Je suis fière d’être Ukrainienne, plus que jamais. Je suis fière de ces cosaques qui ne se posent pas la question de s’inscrire ou non en armée et donner sa vie pour en sauver des millions d’autres, je suis fière de ceux qui se battent en première ligne, ceux qui protègent leurs villes et villages avec ou sans armes, ceux qui fabriquent des cocktails pour les faire goûter à l’ennemi si besoin, celles qui donnent la vie dans les métros, celles qui aident à nourrir, protéger et soigner nos héros, ceux qui chantent en face des blindés, des chars, des lance-roquettes, je suis fière de nos sportifs, nos chanteurs, nos acteurs, nos femmes et hommes politiques. Je suis fière de ceux qui se battent à tous les fronts: militaire, médiatique, humanitaire, ceux qui ouvrent les yeux aux zombies silencieux sur les crimes que leur dictateur de président est en train de commettre, ceux qui mènent la guerre d’information et ceux qui font parler et manifester le peuple amorphe! Je suis fière de chanter l’hymne national ukrainien, le seul chant que j’ose entamer sans me soucier de la justesse de ma voix !

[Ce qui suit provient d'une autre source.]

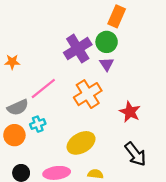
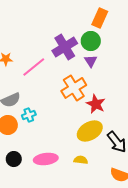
pink line: (43, 89) -> (34, 67), moved
red star: (130, 112) -> (96, 104), moved
yellow ellipse: (81, 143) -> (90, 131), moved

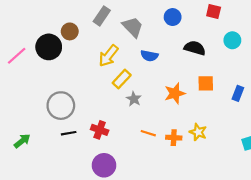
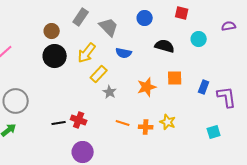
black circle: (49, 47) -> (55, 56), moved
gray circle: (61, 106) -> (16, 101), moved
black line: (69, 133) -> (59, 123), moved

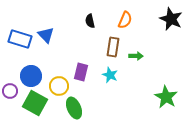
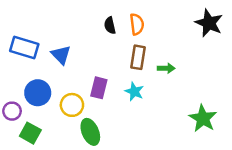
orange semicircle: (125, 20) -> (137, 24), moved, turned -30
blue triangle: (46, 35) -> (61, 55), moved
green square: (35, 103) -> (30, 133), moved, size x0.7

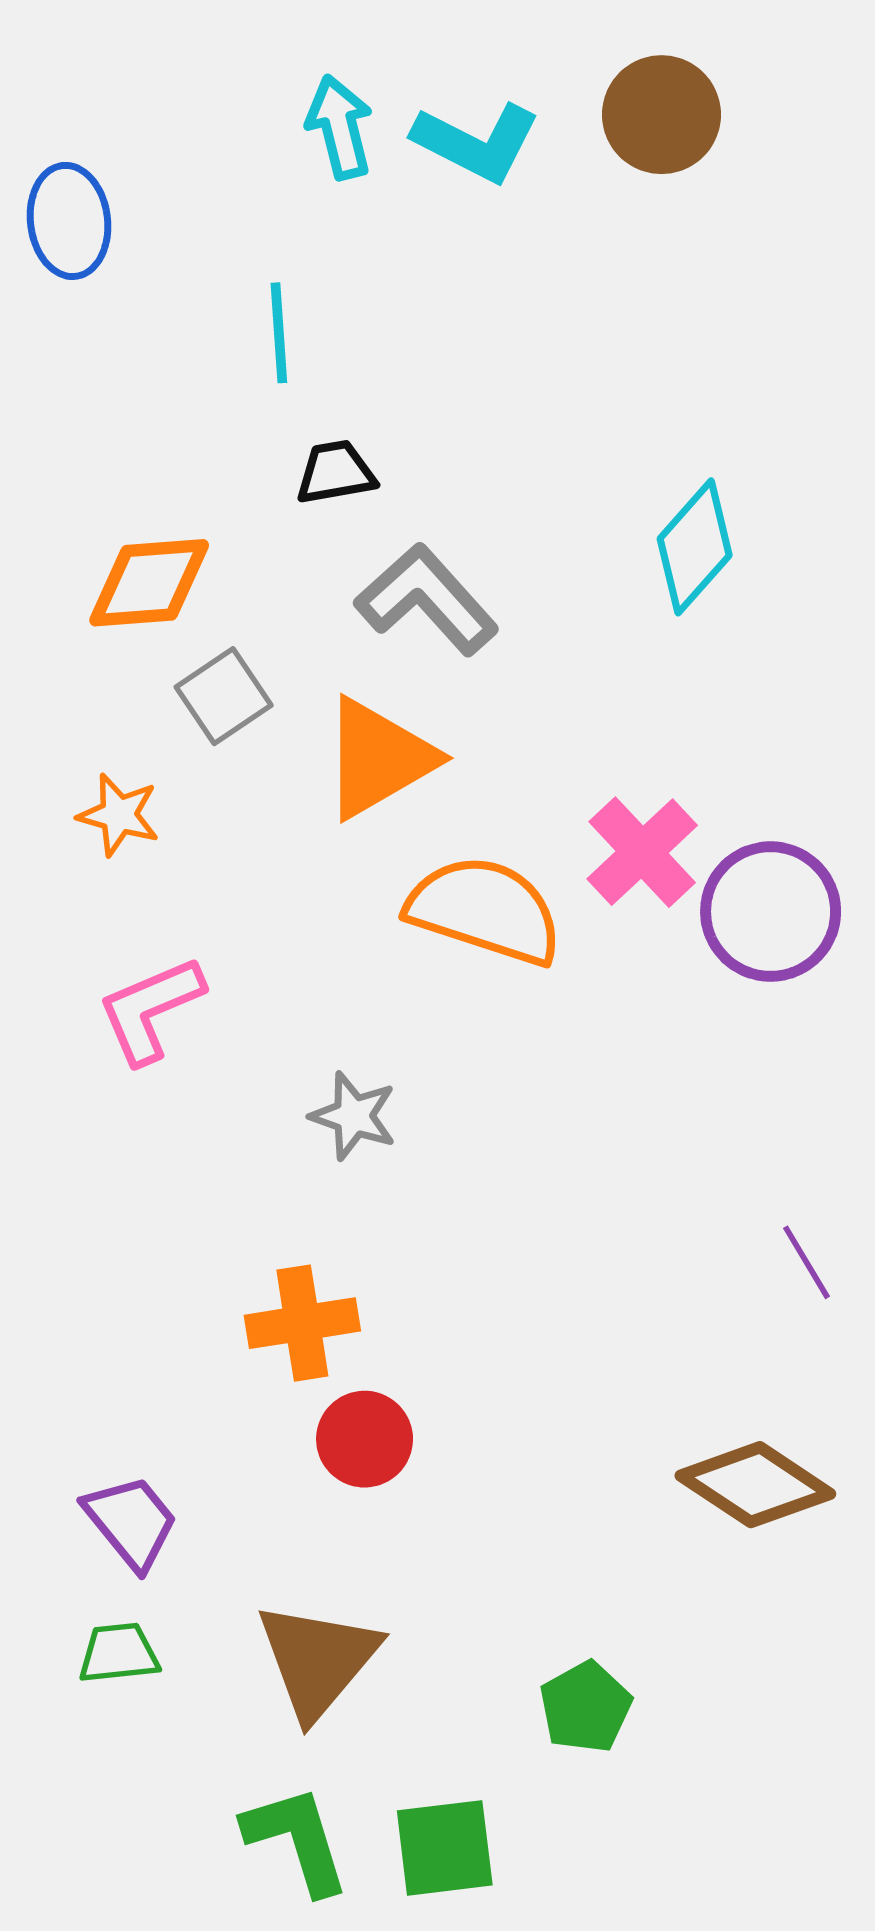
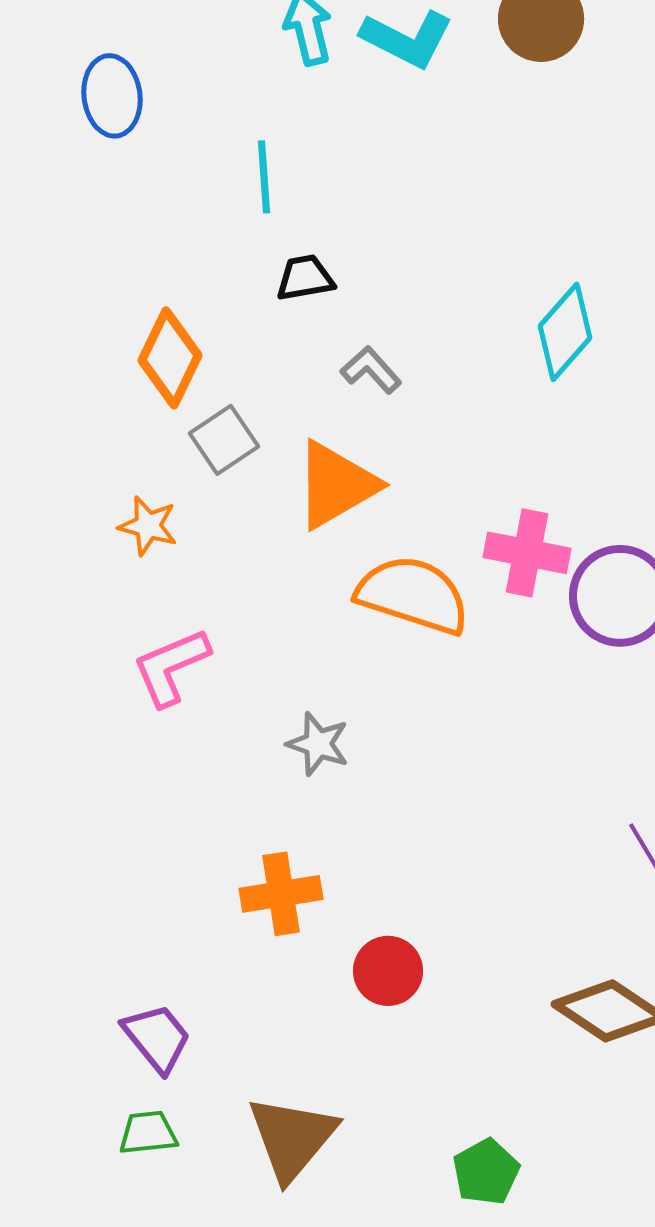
orange diamond: (149, 583) -> (170, 358), turned -60
gray L-shape: (427, 599) -> (371, 370), size x0.6
pink cross: (642, 852) -> (527, 553), turned -36
red circle: (365, 1439) -> (388, 971), moved

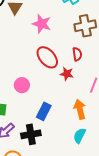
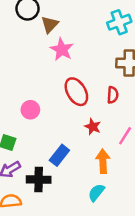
pink star: (42, 24) -> (62, 49), moved
red star: (67, 74) -> (93, 127), moved
pink circle: (22, 85) -> (30, 110), moved

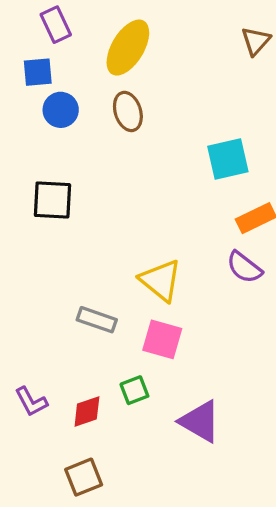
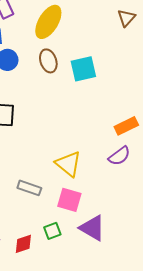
cyan square: (228, 159) -> (83, 69), moved
purple semicircle: (244, 267) -> (119, 156), turned -75
purple triangle: (200, 421) -> (92, 228), moved

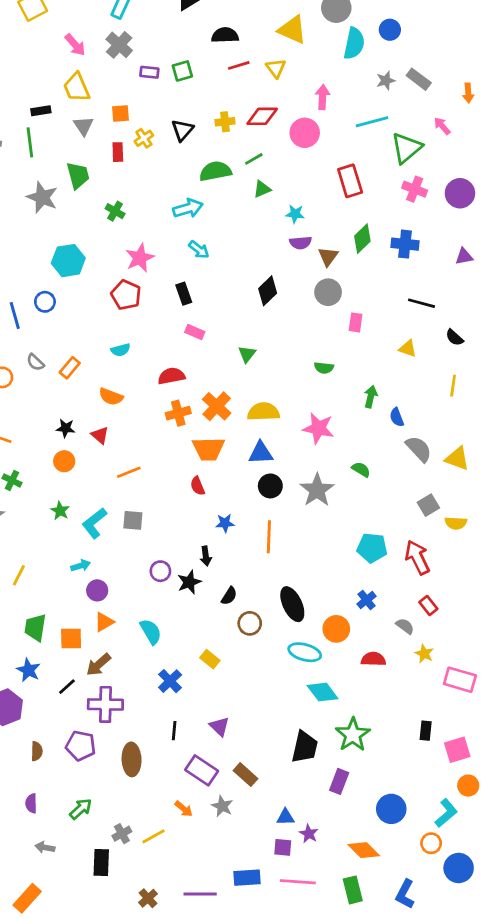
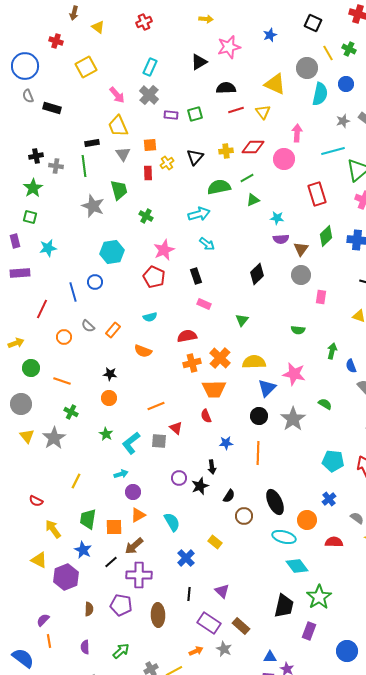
red triangle: (100, 435) -> (176, 428), moved
blue triangle: (261, 453) -> (267, 388), moved, turned -42
orange arrow: (184, 809) -> (196, 651), turned -64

Mais je suis aussi fière d’être Française et Européenne, car le soutien qu’apporte le monde entier à mon peuple est la chose la plus émouvante que j’ai connue, comment rester insensible à cette solidarité que l’on reçoit à des moments les plus difficiles ? Alors, continuons tous et sans exceptions dans cette belle direction! Sans pleurer, sans paniquer et en déployant l’offensive à la cosaque, avec de la dureté et de l’humour!
Aujourd’hui, le quinzième jour de la guerre russo-ukrainienne, quelques rides supplémentaires, je suis retournée au travail après 4 semaines de l’épuisement moral dont je suis complètement guérie (merci, P….), prête plus que jamais à retrouver mon Ukraine libérée, me noyer dans la nature majestueuse de ma chère Transcarpatie, me perdre dans les ruelles de Lviv, ma ville de coeur, redécouvrir Kyïv, la capitale à mille facettes, la Crimée et l’est ukrainien où je suis jamais allée. J’irai voir tous les concerts que j’ai ratés, toutes les pièces de théâtre, lire tous les livres, rire et pleurer de tous les films, prendre dans mes bras tous les Ukrainiens, me remémorer toutes les histoires racontées par ma grand-mère, ravivées plus que jamais et que personne ne pourra détruire.